Liverpool Sound and Vision Rating 8.5/10
There are moments in pop history which might be celebrated by what could be called the minority at the time, and to which the rest of the world could be argued as just pausing long enough to feel the emotions overwhelming the soul; they might not understand why, but if they live to see a significant anniversary come round then they will undoubtedly see the sense of seismic change that they have lived through, the definite alteration of the future that has happened in their life time in which others can be free to be themselves and love who they love.
When Bronski Beat released the album The Age Of Consent in October 1984, what might have been was thankfully slowly overturned, and it can be considered, indeed argued passionately and deeply, that Jimmy Somerville, Larry Steinbachek and Steve Bronski were amongst the pioneers to whom gay rights in Britain were taken seriously; the discussions that took place in a time when the subject was a political chasm, when the spectre of a terrible disease was creating fear in the public eye, to have the strength to create such a piece of art is something extraordinary.
LGBTQ+ rights have moved on, mostly for the better, and yet the conversation in some respects is still being had with the same old tired responses from certain quarters, and even with public perceptions having shifted and people understanding what it means to be an ally, there is still a long way to go.
Across the two discs, the album’s consistency is to be applauded, the new mixes are sublimely added to the narrative, and as songs such as the opening of Why?, the simmering fury of It Ain’t Necessarily So and Screaming, through the brilliant observation of Smalltown Boy, the loneliness, the desire of companionship that underlines need A Man Blues, the whispers of possible contentment in I Feel Love/Johnny Remember Me, and Cadillac Car and the various remixes that extend the ideas, offer a further commentary in the modern age from Planningtorock and Harvey Goldberg, what comes apparent is the influence and the impact that the record still has, a sense of translation that would have been missed by a majority to whom felt no connection with the struggle that many would have been going through.

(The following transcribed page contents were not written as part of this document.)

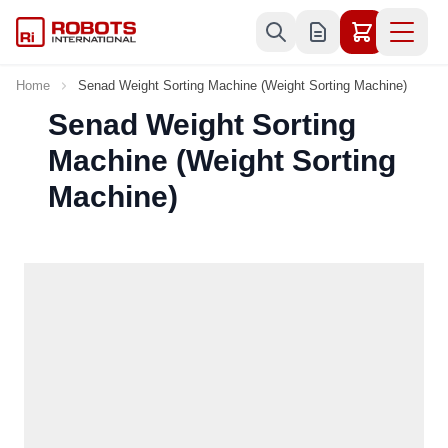
Skip to Content
Home
Senad Weight Sorting Machine (Weight Sorting Machine)
Senad Weight Sorting
Machine (Weight Sorting
Machine)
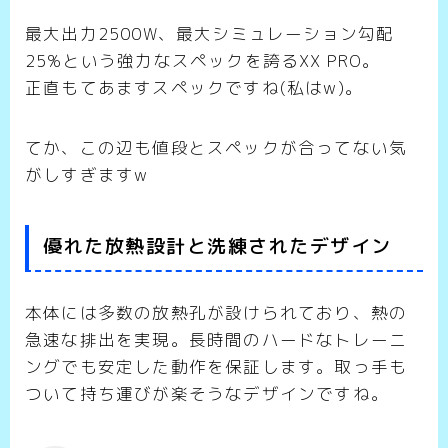
最大出力2500W、最大シミュレーション勾配
25%という強力なスペックを誇るXX PRO。
正直もてあますスペックですね(私はw)。
てか、この辺も値段とスペックが合ってない気
がしすぎますw
優れた放熱設計と洗練されたデザイン
本体には多数の放熱孔が設けられており、熱の
急速な排出を実現。長時間のハードなトレーニ
ングでも安定した動作を保証します。取っ手も
ついて持ち運びが楽そうなデザインですね。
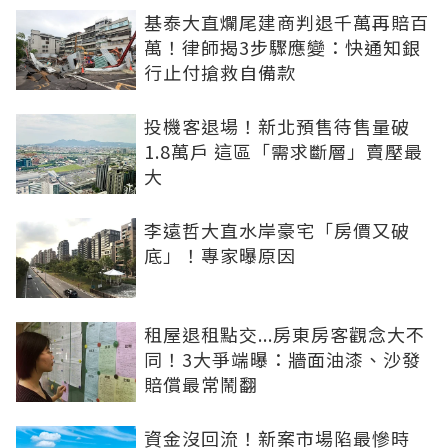
基泰大直爛尾建商判退千萬再賠百
萬！律師揭3步驟應變：快通知銀
行止付搶救自備款
投機客退場！新北預售待售量破
1.8萬戶 這區「需求斷層」賣壓最
大
李遠哲大直水岸豪宅「房價又破
底」！專家曝原因
租屋退租點交...房東房客觀念大不
同！3大爭端曝：牆面油漆、沙發
賠償最常鬧翻
資金沒回流！新案市場陷最慘時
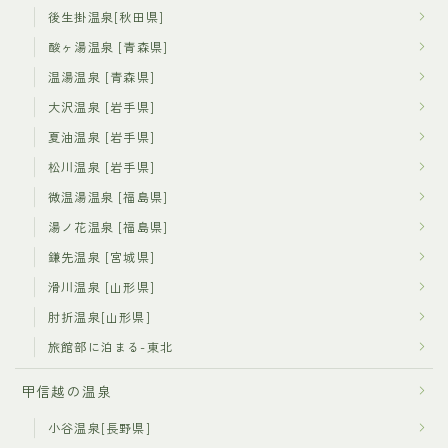
後生掛温泉[秋田県]
酸ヶ湯温泉 [青森県]
温湯温泉 [青森県]
大沢温泉 [岩手県]
夏油温泉 [岩手県]
松川温泉 [岩手県]
微温湯温泉 [福島県]
湯ノ花温泉 [福島県]
鎌先温泉 [宮城県]
滑川温泉 [山形県]
肘折温泉[山形県]
旅館部に泊まる-東北
甲信越の温泉
小谷温泉[長野県]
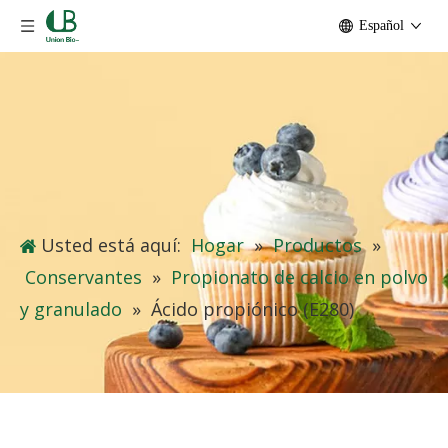
Español
Usted está aquí:
Hogar
»
Productos
»
Conservantes
»
Propionato de calcio en polvo
y granulado
»
Ácido propiónico (E280)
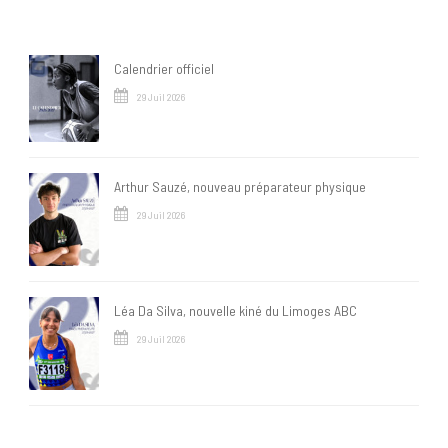
Calendrier officiel
29 Juil 2026
Arthur Sauzé, nouveau préparateur physique
29 Juil 2026
Léa Da Silva, nouvelle kiné du Limoges ABC
29 Juil 2026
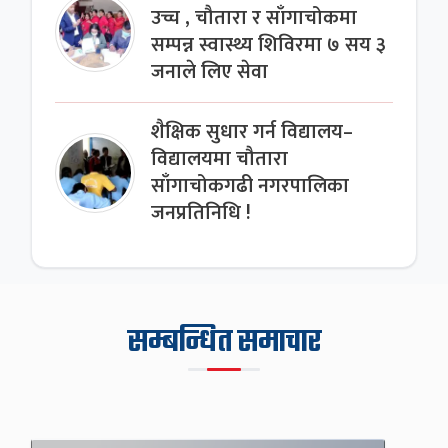
उच्च , चौतारा र साँगाचोकमा
सम्पन्न स्वास्थ्य शिविरमा ७ सय ३
जनाले लिए सेवा
शैक्षिक सुधार गर्न विद्यालय–
विद्यालयमा चौतारा
साँगाचोकगढी नगरपालिका
जनप्रतिनिधि !
सम्बन्धित समाचार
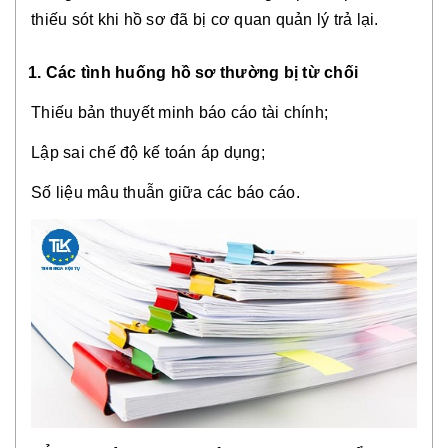
thiếu sót khi hồ sơ đã bị cơ quan quản lý trả lại.
1. Các tình huống hồ sơ thường bị từ chối
Thiếu bản thuyết minh báo cáo tài chính;
Lập sai chế độ kế toán áp dụng;
Số liệu mâu thuẫn giữa các báo cáo.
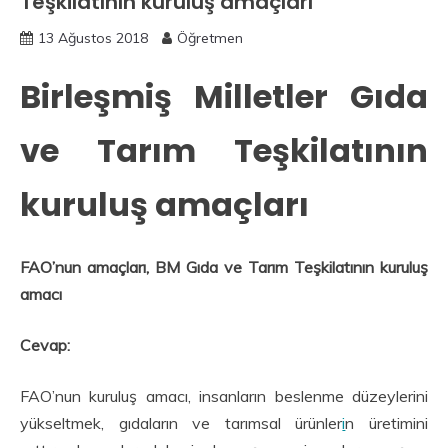
Teşkilatının kuruluş amaçları
13 Ağustos 2018
Öğretmen
Birleşmiş Milletler Gıda
ve Tarım Teşkilatının
kuruluş amaçları
FAO’nun amaçları, BM Gıda ve Tarım Teşkilatının kuruluş
amacı
Cevap:
FAO’nun kuruluş amacı, insanların beslenme düzeylerini
yükseltmek, gıdaların ve tarımsal ürünler
i
n üretimini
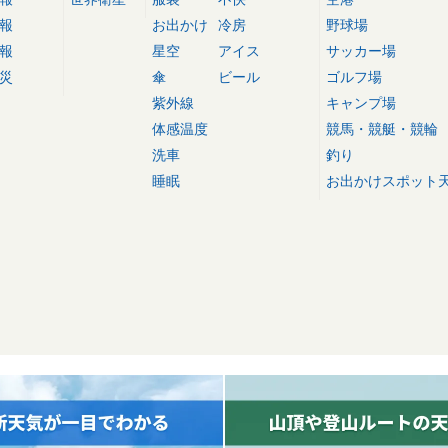
報
お出かけ
冷房
野球場
報
星空
アイス
サッカー場
災
傘
ビール
ゴルフ場
紫外線
キャンプ場
体感温度
競馬・競艇・競輪
洗車
釣り
睡眠
お出かけスポット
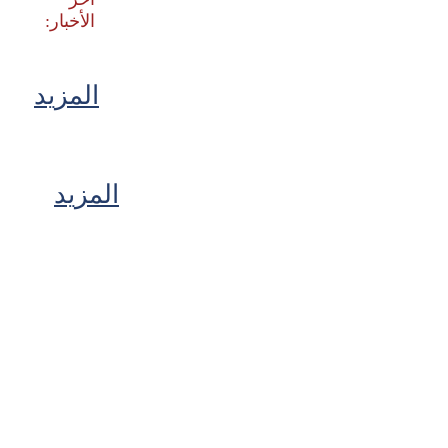
المزيد
المزيد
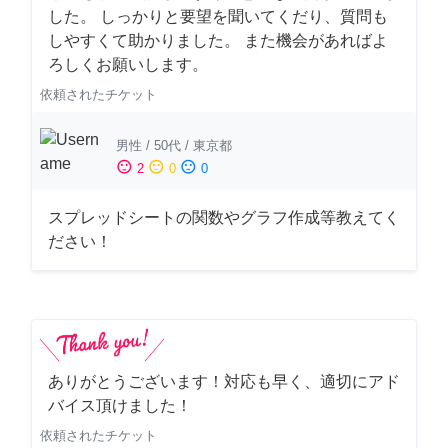
した。 しっかりと要望を聞いてくだり、質問も
しやすくて助かりました。 また機会があればよ
ろしくお願いします。
依頼されたチケット
男性
/
50代
/
東京都
sentiment_satisfied
sentiment_neutral
sentiment_dissatisfied
2
0
0
スプレッドシートの関数やグラフ作成等教えてく
ださい！
ありがとうございます！対応も早く、適切にアド
バイス頂けました！
依頼されたチケット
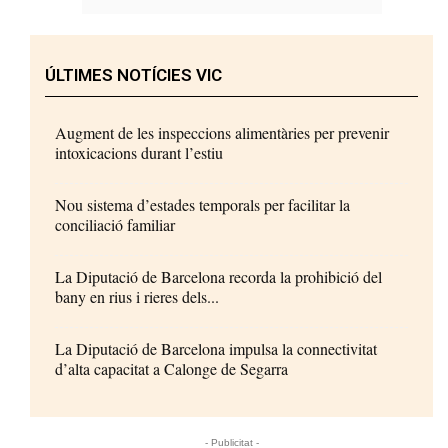
ÚLTIMES NOTÍCIES VIC
Augment de les inspeccions alimentàries per prevenir
intoxicacions durant l’estiu
Nou sistema d’estades temporals per facilitar la
conciliació familiar
La Diputació de Barcelona recorda la prohibició del
bany en rius i rieres dels...
La Diputació de Barcelona impulsa la connectivitat
d’alta capacitat a Calonge de Segarra
- Publicitat -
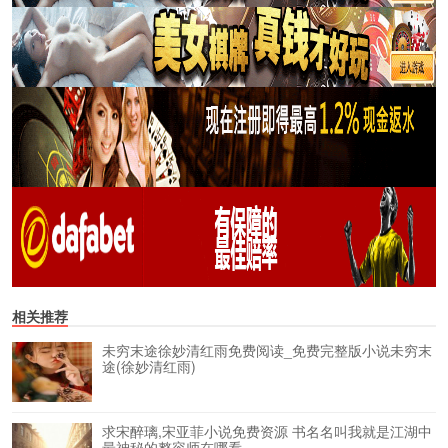
相关推荐
未穷末途徐妙清红雨免费阅读_免费完整版小说未穷末
途(徐妙清红雨)
求宋醉璃,宋亚菲小说免费资源 书名名叫我就是江湖中
最神秘的整容师在哪看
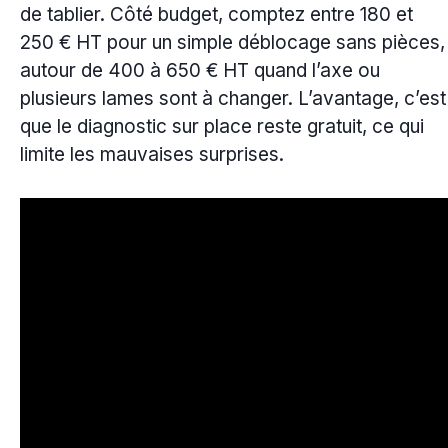
de tablier. Côté budget, comptez entre 180 et
250 € HT pour un simple déblocage sans pièces,
autour de 400 à 650 € HT quand l’axe ou
plusieurs lames sont à changer. L’avantage, c’est
que le diagnostic sur place reste gratuit, ce qui
limite les mauvaises surprises.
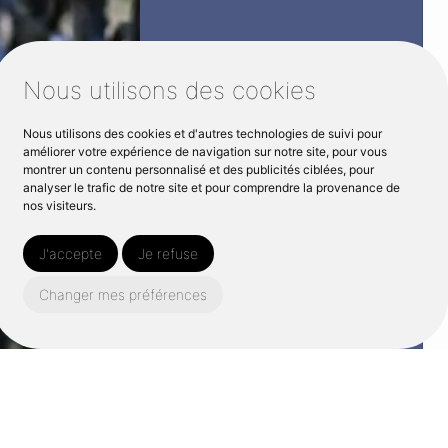
Nous utilisons des cookies
Nous utilisons des cookies et d'autres technologies de suivi pour
améliorer votre expérience de navigation sur notre site, pour vous
montrer un contenu personnalisé et des publicités ciblées, pour
analyser le trafic de notre site et pour comprendre la provenance de
nos visiteurs.
J'accepte
Je refuse
Changer mes préférences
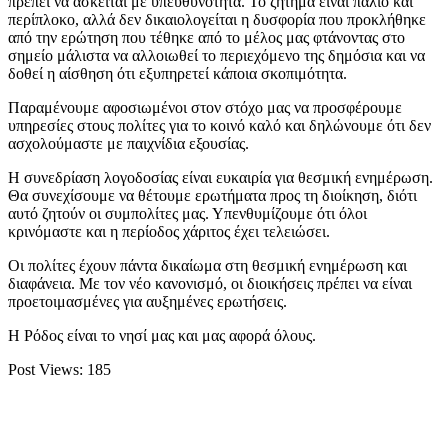
πρέπει να ασκείται με υπευθυνότητα. Το ζήτημα είναι παλιό και
περίπλοκο, αλλά δεν δικαιολογείται η δυσφορία που προκλήθηκε
από την ερώτηση που τέθηκε από το μέλος μας φτάνοντας στο
σημείο μάλιστα να αλλοιωθεί το περιεχόμενο της δημόσια και να
δοθεί η αίσθηση ότι εξυπηρετεί κάποια σκοπιμότητα.
Παραμένουμε αφοσιωμένοι στον στόχο μας να προσφέρουμε
υπηρεσίες στους πολίτες για το κοινό καλό και δηλώνουμε ότι δεν
ασχολούμαστε με παιχνίδια εξουσίας.
Η συνεδρίαση λογοδοσίας είναι ευκαιρία για θεσμική ενημέρωση.
Θα συνεχίσουμε να θέτουμε ερωτήματα προς τη διοίκηση, διότι
αυτό ζητούν οι συμπολίτες μας. Υπενθυμίζουμε ότι όλοι
κρινόμαστε και η περίοδος χάριτος έχει τελειώσει.
Οι πολίτες έχουν πάντα δικαίωμα στη θεσμική ενημέρωση και
διαφάνεια. Με τον νέο κανονισμό, οι διοικήσεις πρέπει να είναι
προετοιμασμένες για αυξημένες ερωτήσεις.
Η Ρόδος είναι το νησί μας και μας αφορά όλους.
Post Views:
185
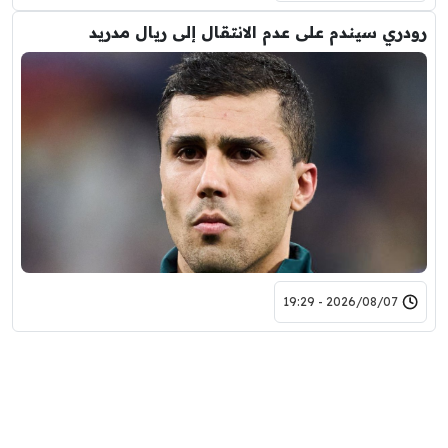
رودري سيندم على عدم الانتقال إلى ريال مدريد
2026/08/07 - 19:29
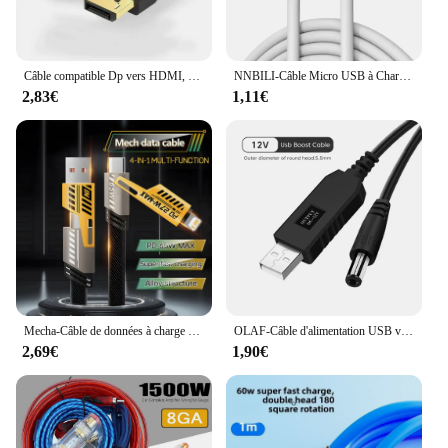
Câble compatible Dp vers HDMI, adaptateur HD 4K, câble d'affichage, câble de moniteur d'ordinateur, abrasif grand Dp vers HDMI, 1.8m
NNBILI-Câble Micro USB à Charge Rapide et Haute Vitesse, pour Samsung Galaxy S7, Dock, PS4, MP3, TV, Android, Instructions des Données du Matin, 1/1, 2m
2,83€
1,11€
Mecha-Câble de données à charge rapide, multiport USB Type C, ligne de fil de charge rapide, PD, 27W, 65W, 4 en 1, iPhone 15, Samsung, Xiaomi
OLAF-Câble d'alimentation USB vers DC, 5V à 12V, convertisseur Boost, 8 Cave, USB vers DC Jack, câble de charge pour routeur WiFi, mini ventilateur, haut-parleur
2,69€
1,90€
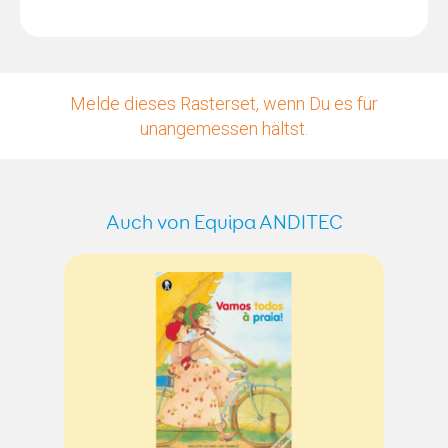
Melde dieses Rasterset, wenn Du es für
unangemessen hältst.
Auch von Equipa ANDITEC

This timely reminder of one of the most important albums to see life through a lens of another human being, of another part of society is not just about acceptance, it’s not even a liberation of kind, but of a war that was waged, and so far, partially won, in the name of compassion, of empathy, and awareness. It is down to artists such as Bronski Beat that the subject finally broke the taboo stranglehold and to which now equality is possible.
Bronski Beat release the 40th Anniversary of The Age Of Consent on October 18th via London Records.